World-class design for a world-class museum

The Cleveland Museum of Art’s renovation and expansion gives the museum new coherence and a refreshed aesthetic. Led by Rafael Viñoly Architects, the $320 million project touched every area of the museum.

The design team restored the original 1916 museum building (itself a work of art) and the 1971 north wing (designed by architect Marcel Breuer). They added a new east wing and west wing, each featuring a glass box gallery that allows daylight to pour in from three sides. At the center of the museum, they designed 39,000 SF atrium - an enormous gathering space with a soaring skylight.

Engineered to impress

Such a substantial project came with exacting requirements for the engineering design.

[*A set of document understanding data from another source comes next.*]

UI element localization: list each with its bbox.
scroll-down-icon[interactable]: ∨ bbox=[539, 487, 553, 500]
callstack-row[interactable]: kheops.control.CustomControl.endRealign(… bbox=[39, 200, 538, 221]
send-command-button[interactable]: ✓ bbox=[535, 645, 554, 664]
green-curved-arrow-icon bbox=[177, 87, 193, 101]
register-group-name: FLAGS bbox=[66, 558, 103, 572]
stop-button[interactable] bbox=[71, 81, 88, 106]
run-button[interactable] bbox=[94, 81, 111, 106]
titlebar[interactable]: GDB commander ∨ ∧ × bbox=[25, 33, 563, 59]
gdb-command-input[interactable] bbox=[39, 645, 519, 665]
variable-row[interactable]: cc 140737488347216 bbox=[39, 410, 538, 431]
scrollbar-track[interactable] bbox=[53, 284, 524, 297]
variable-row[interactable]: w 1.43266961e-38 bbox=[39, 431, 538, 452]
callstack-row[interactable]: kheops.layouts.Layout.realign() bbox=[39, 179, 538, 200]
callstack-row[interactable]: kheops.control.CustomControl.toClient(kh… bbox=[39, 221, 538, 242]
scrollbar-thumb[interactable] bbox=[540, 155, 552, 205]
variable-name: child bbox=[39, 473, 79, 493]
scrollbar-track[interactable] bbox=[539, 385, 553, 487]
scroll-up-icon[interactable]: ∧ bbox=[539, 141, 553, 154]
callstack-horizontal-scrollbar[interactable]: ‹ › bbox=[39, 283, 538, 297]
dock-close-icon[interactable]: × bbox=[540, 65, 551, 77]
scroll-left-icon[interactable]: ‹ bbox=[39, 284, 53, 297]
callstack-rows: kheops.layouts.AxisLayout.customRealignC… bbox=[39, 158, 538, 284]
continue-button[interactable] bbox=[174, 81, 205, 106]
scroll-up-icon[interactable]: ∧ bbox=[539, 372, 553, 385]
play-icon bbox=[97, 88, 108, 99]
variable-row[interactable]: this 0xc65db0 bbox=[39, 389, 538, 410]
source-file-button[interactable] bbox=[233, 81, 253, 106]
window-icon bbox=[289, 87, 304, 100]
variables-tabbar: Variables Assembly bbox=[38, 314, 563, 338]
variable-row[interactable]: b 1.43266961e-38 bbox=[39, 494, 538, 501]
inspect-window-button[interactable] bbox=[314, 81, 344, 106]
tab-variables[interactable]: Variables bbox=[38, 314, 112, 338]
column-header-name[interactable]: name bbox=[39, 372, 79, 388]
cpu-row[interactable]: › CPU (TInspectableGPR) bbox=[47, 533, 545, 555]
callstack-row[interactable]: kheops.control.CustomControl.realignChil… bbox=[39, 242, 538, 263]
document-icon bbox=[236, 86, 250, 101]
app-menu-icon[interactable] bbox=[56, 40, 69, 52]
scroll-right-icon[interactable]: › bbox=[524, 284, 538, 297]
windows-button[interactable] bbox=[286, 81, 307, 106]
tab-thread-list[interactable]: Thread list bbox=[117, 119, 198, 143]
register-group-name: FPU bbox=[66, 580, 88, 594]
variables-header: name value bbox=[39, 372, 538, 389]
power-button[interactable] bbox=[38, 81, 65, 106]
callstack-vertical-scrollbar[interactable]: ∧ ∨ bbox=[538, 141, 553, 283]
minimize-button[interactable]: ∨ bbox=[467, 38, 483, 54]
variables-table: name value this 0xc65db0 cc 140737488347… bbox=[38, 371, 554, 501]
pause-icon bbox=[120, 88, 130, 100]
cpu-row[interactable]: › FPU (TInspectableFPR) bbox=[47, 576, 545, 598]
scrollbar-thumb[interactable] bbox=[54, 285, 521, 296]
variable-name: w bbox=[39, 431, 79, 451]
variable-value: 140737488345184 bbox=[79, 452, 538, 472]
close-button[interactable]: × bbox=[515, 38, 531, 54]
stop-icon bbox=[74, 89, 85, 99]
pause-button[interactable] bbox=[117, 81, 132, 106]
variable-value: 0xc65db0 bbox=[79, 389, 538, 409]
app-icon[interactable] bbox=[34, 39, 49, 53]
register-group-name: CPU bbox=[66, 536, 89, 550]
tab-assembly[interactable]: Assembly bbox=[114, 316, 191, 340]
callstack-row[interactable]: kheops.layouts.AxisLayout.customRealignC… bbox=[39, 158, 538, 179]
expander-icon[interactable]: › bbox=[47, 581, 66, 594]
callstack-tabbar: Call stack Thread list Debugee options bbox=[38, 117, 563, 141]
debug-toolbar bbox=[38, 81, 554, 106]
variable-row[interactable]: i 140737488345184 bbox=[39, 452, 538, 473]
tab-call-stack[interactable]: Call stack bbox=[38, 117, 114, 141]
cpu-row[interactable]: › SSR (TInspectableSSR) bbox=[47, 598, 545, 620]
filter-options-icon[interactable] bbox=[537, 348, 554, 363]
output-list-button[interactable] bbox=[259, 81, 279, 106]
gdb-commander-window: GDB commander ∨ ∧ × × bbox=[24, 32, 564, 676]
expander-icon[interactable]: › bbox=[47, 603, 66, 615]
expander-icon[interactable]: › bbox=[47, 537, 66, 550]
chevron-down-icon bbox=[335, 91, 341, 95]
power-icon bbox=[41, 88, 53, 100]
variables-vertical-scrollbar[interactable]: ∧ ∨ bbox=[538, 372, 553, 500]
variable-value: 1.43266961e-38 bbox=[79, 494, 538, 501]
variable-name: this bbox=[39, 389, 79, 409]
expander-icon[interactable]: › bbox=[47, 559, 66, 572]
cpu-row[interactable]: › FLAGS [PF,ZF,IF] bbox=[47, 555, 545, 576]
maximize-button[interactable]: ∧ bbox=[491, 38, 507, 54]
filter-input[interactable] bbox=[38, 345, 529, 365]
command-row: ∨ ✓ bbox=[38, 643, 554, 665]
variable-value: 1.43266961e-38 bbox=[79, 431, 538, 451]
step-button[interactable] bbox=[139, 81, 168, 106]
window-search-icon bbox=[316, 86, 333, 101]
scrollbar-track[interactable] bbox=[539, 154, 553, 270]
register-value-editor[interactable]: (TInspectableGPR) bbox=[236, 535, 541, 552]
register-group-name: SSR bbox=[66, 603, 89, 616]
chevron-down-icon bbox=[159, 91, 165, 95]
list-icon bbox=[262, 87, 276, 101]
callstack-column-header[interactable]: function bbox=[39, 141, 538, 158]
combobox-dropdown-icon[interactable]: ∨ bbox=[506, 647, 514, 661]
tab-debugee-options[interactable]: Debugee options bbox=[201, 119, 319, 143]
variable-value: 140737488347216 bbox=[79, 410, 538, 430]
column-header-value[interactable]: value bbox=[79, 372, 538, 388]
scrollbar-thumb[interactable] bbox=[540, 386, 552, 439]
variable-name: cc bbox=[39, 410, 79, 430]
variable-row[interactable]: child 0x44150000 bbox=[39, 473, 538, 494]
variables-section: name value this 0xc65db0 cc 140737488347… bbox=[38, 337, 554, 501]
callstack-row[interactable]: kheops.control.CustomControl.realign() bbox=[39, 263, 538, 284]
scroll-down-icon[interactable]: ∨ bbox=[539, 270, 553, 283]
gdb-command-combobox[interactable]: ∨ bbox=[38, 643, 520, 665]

It not only helps protect and preserve the museum’s collections, but it contributes to the aesthetic vision.

For example, features such as high-efficiency carbon air filtration contribute to air quality, while sound attenuation for air handling units reduces gallery noise levels. The HVAC systems were designed to meet tight tolerances for temperature and humidity.

The team placed items that impact aesthetics (such as fire and smoke detectors) not only according to code, but according to the architect’s vision of symmetry and elegant lines of sight. In the galleries and throughout the Museum, every electrical receptacle was coordinated, and not one was placed without CMA’s approval. The goal was to integrate these necessary components into the museum’s design.

Karpinski served as the local sub-consultant for Phase I, working on the 1916 and 1971 buildings, then as lead engineer for Phase II, working on the atrium and the west gallery.

Record-breaking attendance

New Year’s Eve 2013 began CMA’s celebration of the project’s completion. In July 2014, they announced the highest museum attendance in more than a decade. And in January 2019, the museum announced a record-breaking annual attendance of 769,435 visitors.